Strategy
Strategic blueprint for evolving the Ravenswatch Mod Manager from
“functional foundation” to “community-grade modding framework”.
Strategy only — implementation details live in code, see MODDING.md
SDK.md(TBD) for usage andINTERNALS.mdfor engine RE.
Current state (honest)
- Build-time: Python CLI rewrites cooked asset bytes under
_Cooking/with per-file backup + restore. - Runtime: Optional
winhttp.dllproxy hosts per-mod Lua VMs. MinHook intercepts on engine functions were prototyped, currently pruned to no-op stubs. - Multiplayer: Not addressed. Engine uses Steam P2P. Cooked overrides on one peer = silent desync.
What works today informs every section below; gaps are called out explicitly so the plan stays grounded.
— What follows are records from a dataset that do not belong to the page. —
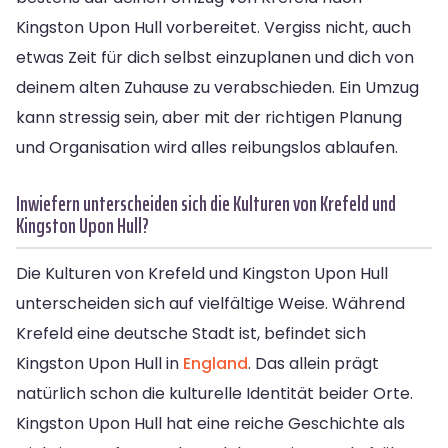
Kingston Upon Hull vorbereitet. Vergiss nicht, auch
etwas Zeit für dich selbst einzuplanen und dich von
deinem alten Zuhause zu verabschieden. Ein Umzug
kann stressig sein, aber mit der richtigen Planung
und Organisation wird alles reibungslos ablaufen.
Inwiefern unterscheiden sich die Kulturen von Krefeld und
Kingston Upon Hull?
Die Kulturen von Krefeld und Kingston Upon Hull
unterscheiden sich auf vielfältige Weise. Während
Krefeld eine deutsche Stadt ist, befindet sich
Kingston Upon Hull in
England
. Das allein prägt
natürlich schon die kulturelle Identität beider Orte.
Kingston Upon Hull hat eine reiche Geschichte als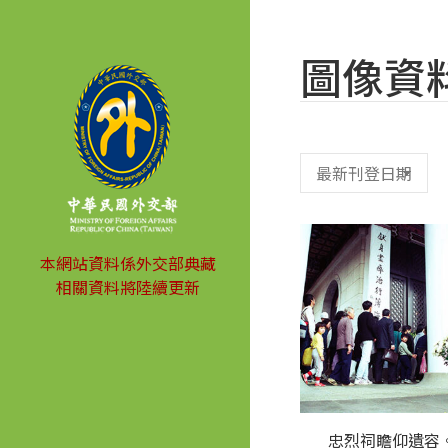
圖像資
本網站資料係外交部典藏
相關資料將陸續更新
忠烈祠瞻仰遺容。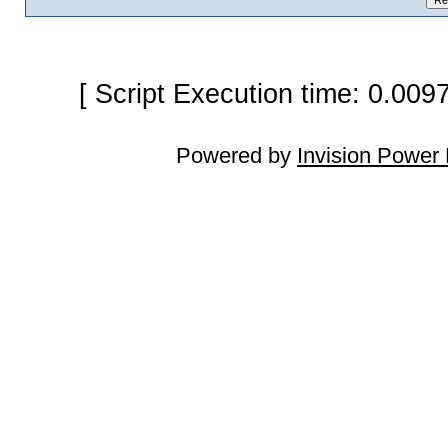
[ Script Execution time: 0.009
Powered by
Invision Power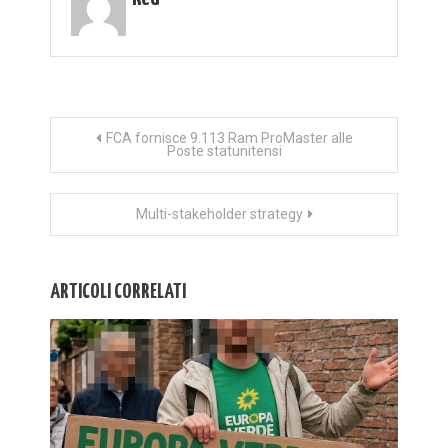
Navigazione
FCA fornisce 9.113 Ram ProMaster alle
Poste statunitensi
articoli
Multi-stakeholder strategy
ARTICOLI CORRELATI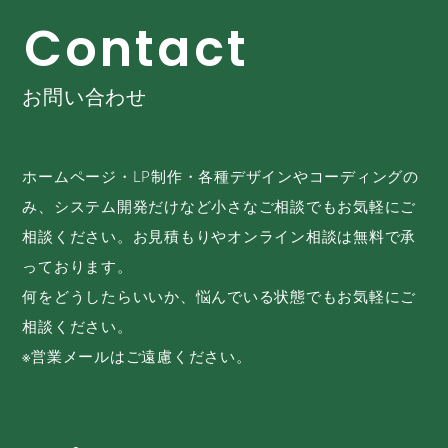
C
o
n
t
a
c
t
お問い合わせ
ホームページ・LP制作・各種デザインやコーディングの
み、システム開発だけなど小さなご相談でもお気軽にご
相談ください。お見積もりやオンライン相談は無料で承
っております。
何をどうしたらいいか、悩んでいる状態でもお気軽にご
相談ください。
※営業メールはご遠慮ください。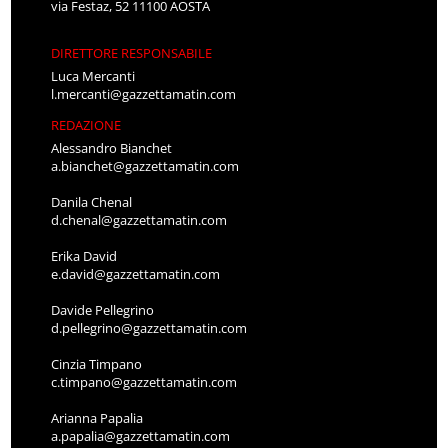
via Festaz, 52 11100 AOSTA
DIRETTORE RESPONSABILE
Luca Mercanti
l.mercanti@gazzettamatin.com
REDAZIONE
Alessandro Bianchet
a.bianchet@gazzettamatin.com
Danila Chenal
d.chenal@gazzettamatin.com
Erika David
e.david@gazzettamatin.com
Davide Pellegrino
d.pellegrino@gazzettamatin.com
Cinzia Timpano
c.timpano@gazzettamatin.com
Arianna Papalia
a.papalia@gazzettamatin.com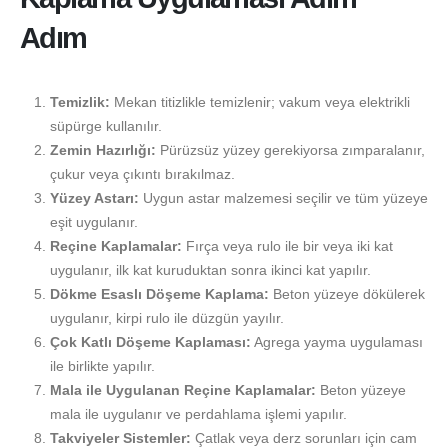
Adım
Temizlik:
Mekan titizlikle temizlenir; vakum veya elektrikli
süpürge kullanılır.
Zemin Hazırlığı:
Pürüzsüz yüzey gerekiyorsa zımparalanır,
çukur veya çıkıntı bırakılmaz.
Yüzey Astarı:
Uygun astar malzemesi seçilir ve tüm yüzeye
eşit uygulanır.
Reçine Kaplamalar:
Fırça veya rulo ile bir veya iki kat
uygulanır, ilk kat kuruduktan sonra ikinci kat yapılır.
Dökme Esaslı Döşeme Kaplama:
Beton yüzeye dökülerek
uygulanır, kirpi rulo ile düzgün yayılır.
Çok Katlı Döşeme Kaplaması:
Agrega yayma uygulaması
ile birlikte yapılır.
Mala ile Uygulanan Reçine Kaplamalar:
Beton yüzeye
mala ile uygulanır ve perdahlama işlemi yapılır.
Takviyeler Sistemler:
Çatlak veya derz sorunları için cam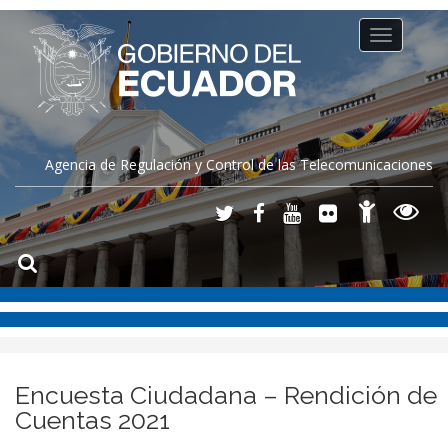
Toggle
navigation
Agencia de Regulación y Control de las Telecomunicaciones
Encuesta Ciudadana – Rendición de
Cuentas 2021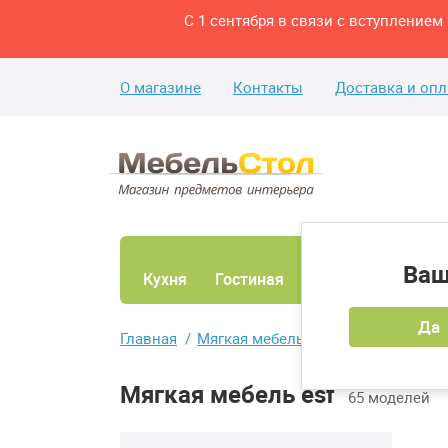
С 1 сентября в связи с вступление
О магазине
Контакты
Доставка и опл
Ваш
Кухня
Гостиная
Ванная
Спаль
Да
Главная
Мягкая мебель
Мягкая мебель esf
65 моделей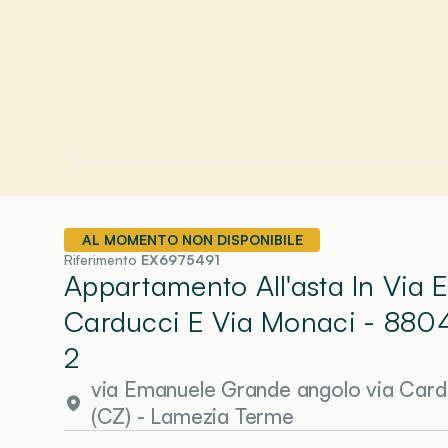
AL MOMENTO NON DISPONIBILE
Riferimento
EX6975491
Appartamento All'asta In Via
Carducci E Via Monaci - 880
2
via Emanuele Grande angolo via Card
(CZ)
-
Lamezia Terme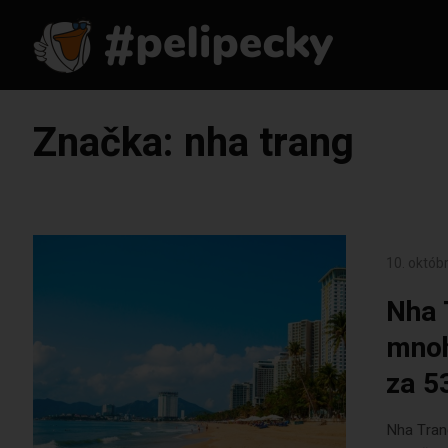
Značka:
nha trang
10. októb
Nha 
mnoh
za 5
Nha Tran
1. API Scalability & Ergonomics
Three-layer separation. Modder never crosses layer.
- Surface layer (
rsmm.sdk): semantic verbs —m.stat,m.texture,m.register_skin. Stable across engine RE drift. Versioned:sdk.v1,sdk.v2. Old versions deprecated with one-release grace. - Capability layer (
rsmm.core): mod-kind primitives — Registry, EventBus, OverrideTable, ConflictResolver. Surface composes these. - Adapter layer (
rsmm.engine): cooked-byte writers, cipher, MinHook bindings. Brittle. Replaced on every game patch. Hidden.
Event dispatch shape.
- Pub/sub on named topics (strings), never raw offsets. Engine resolves topic→callsite once at boot.
- Two callback flavors: observer (cannot mutate) vs mutator (returns new context, framework merges chain).
- Priority field per subscription. Stable sort. Deterministic.
- Cancelable propagation only for observer kind; mutator chain always runs full.
Capability negotiation.
- Manifest declares
requires.api = ">=1.4"+requires.features = ["stat", "co-op-event-bus"]. - Loader refuses mod whose declared needs exceed runtime offerings. Better than load-then-crash.
Naming.
- Every modder-created entity carries
<mod_id>:<local_name>. Globally unique by construction. Save files reference these strings, not numeric IDs.
2. Sandboxing & Fault Tolerance
Lua per-mod isolation (partial today). Harden:
- One
lua_Stateper mod (have it). Add per-state memory cap via custom allocator. Reject allocation past limit → mod auto-disabled before OOM. - Instruction count limit via Lua debug hook on every callback entry. Long-running script → terminate callback, mark mod degraded.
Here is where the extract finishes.